In my years of church planting alongside my husband, I’ve found it helpful to reframe what I’ve experienced. Thinking about the common struggles you and I face from different angles enables us to catch a glimpse of what God is up to and to press on. Here are some of the things you may be thinking and the frames through which I encourage you to see your struggles:
It’s too hard.
It is hard. There’s no getting around that.
Reframe: Church planting is hard, but does God have purposes in our trials and difficulties? Absolutely. Church planting strips and sanctifies. Let it. Let it show you your false hopes. Let it show you that you can only have true hope in things that are sure and steadfast. Let church planting be the sanctification that God intends it to be. Embrace the hard, because God will absolutely grow you through it. He will teach you what it means to walk by faith, to serve sacrificially, and to love people. These are gifts that come out of the difficulty.
I feel uncertain about myself and this role.
Church planting, as opposed to a traditional church, offers you a blank slate in regards to your role, which can be overwhelming when we just want a bullet-pointed job description or a checklist to know how to be the “perfect” church planting wife.
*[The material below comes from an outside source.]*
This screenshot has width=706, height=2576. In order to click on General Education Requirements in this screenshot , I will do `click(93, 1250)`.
Reframe: This blank slate can crush you in uncertainty, or it can be seen as your freedom. Church planting offers you the opportunity to be involved in various ministries and roles, which in turn offers you the freedom of discovering over time how God has wired you and designed you for ministry.
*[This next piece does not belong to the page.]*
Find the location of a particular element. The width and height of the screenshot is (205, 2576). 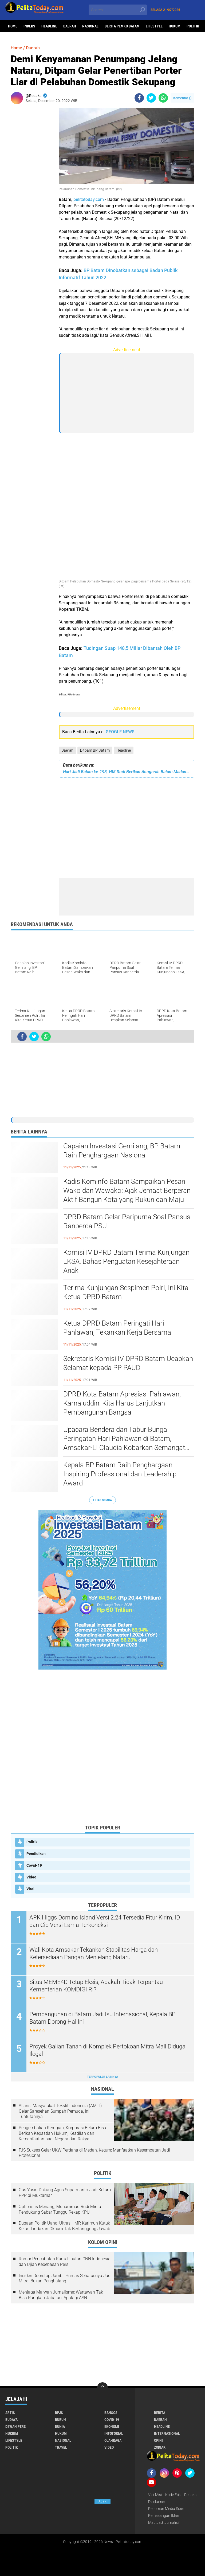 BPJS is located at coordinates (59, 2413).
(P.S. It will help tremendously if you throw off the “perfect” mantle. There is no perfect church planting wife.)
I’m so scared.
I get it. You’re scared about the future, about what church planting means for your family, about financial provision, and about whether or not your church will even exist in three years.
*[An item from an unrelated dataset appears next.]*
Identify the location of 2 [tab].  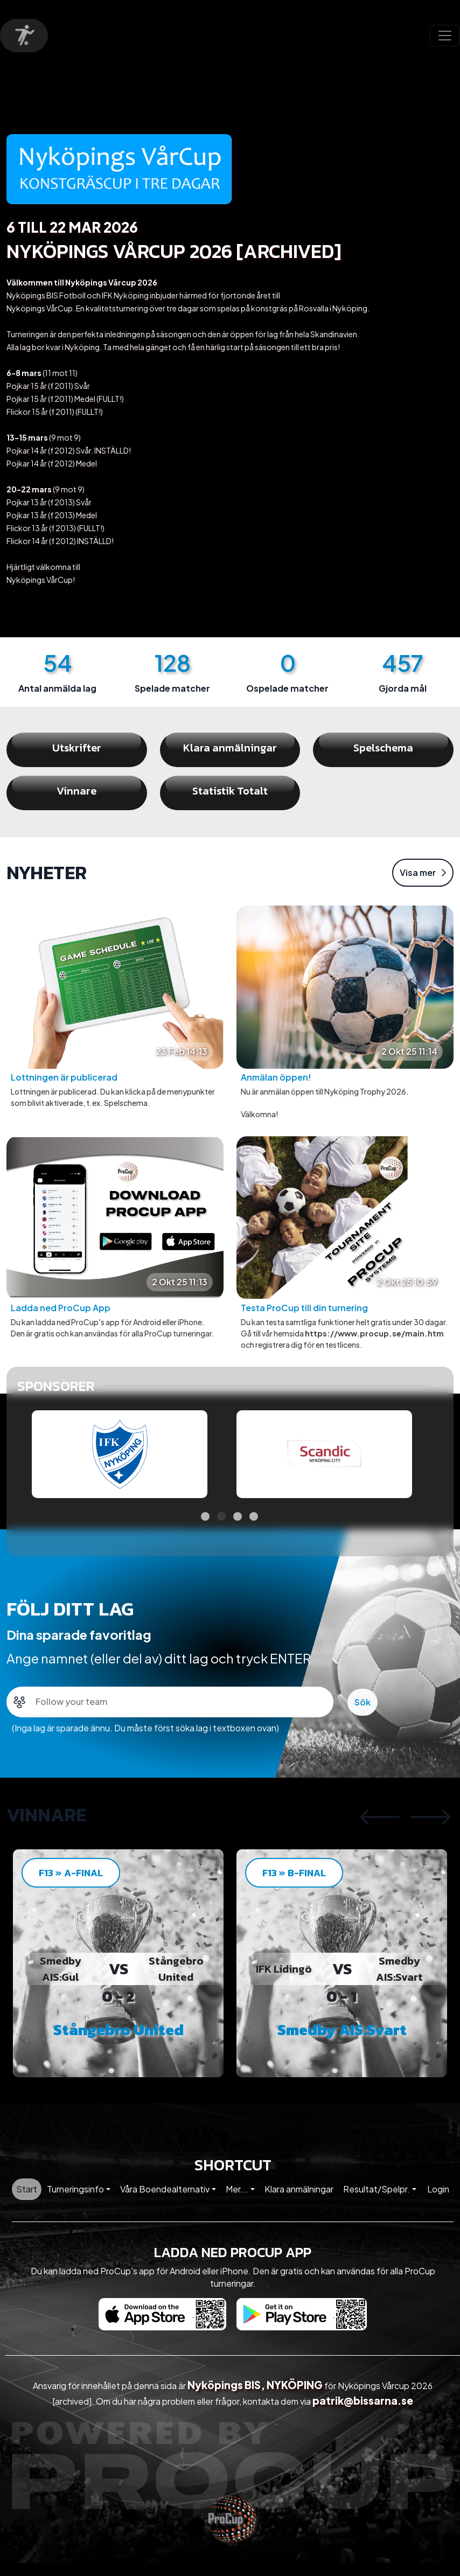 (221, 1529).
Reframe: But are you not in the perfect position to tangibly observe the faithfulness of God? Not many people get this kind of vantage point! We are among a people who get to “taste and see that the Lord is good”. The place where you’re standing feels shaky, but if you purposefully look for the ways God has been and is being faithful to you, you’ll find Him faithful. If you purposefully look at Scripture each day, you’ll discover that His Word speaks so specifically to where you are. This purposeful looking feeds faith and banishes fear. Engage that process.
I’m so tired.
Recently I felt bone weary, so tired from caring for the emotional and physical needs of others. I recognized that there was resentment building in my heart, not toward these people, but toward God. I felt as if God had given me a heavy burden and sent me out in the world alone to carry it, but He wasn’t caring for me. Don’t we feel like that in church planting sometimes?
Reframe: As I recognized my resentment, God convicted me of truth. He reminded me of the command in Scripture to take a Sabbath, and then He nudged me to consider whether I was receiving that gift. I wasn’t. I wasn’t receiving His care and nurturing because I wasn’t embracing opportunities to rest. I do have a Father who cares for me; I have not been left an orphan. He shows that care to me in many ways, but when I am pouring my life out for others, He specifically asks me to come and receive physical, emotional, and spiritual rest from Him.
So, my fellow church planting wife, how will you reframe your struggles? What does the Lord have for you in the midst of them? I know one thing for sure. He has Himself to give you—His sanctification, faithfulness, rest, and care. He will enable you for what He’s called you to do. Receive Him.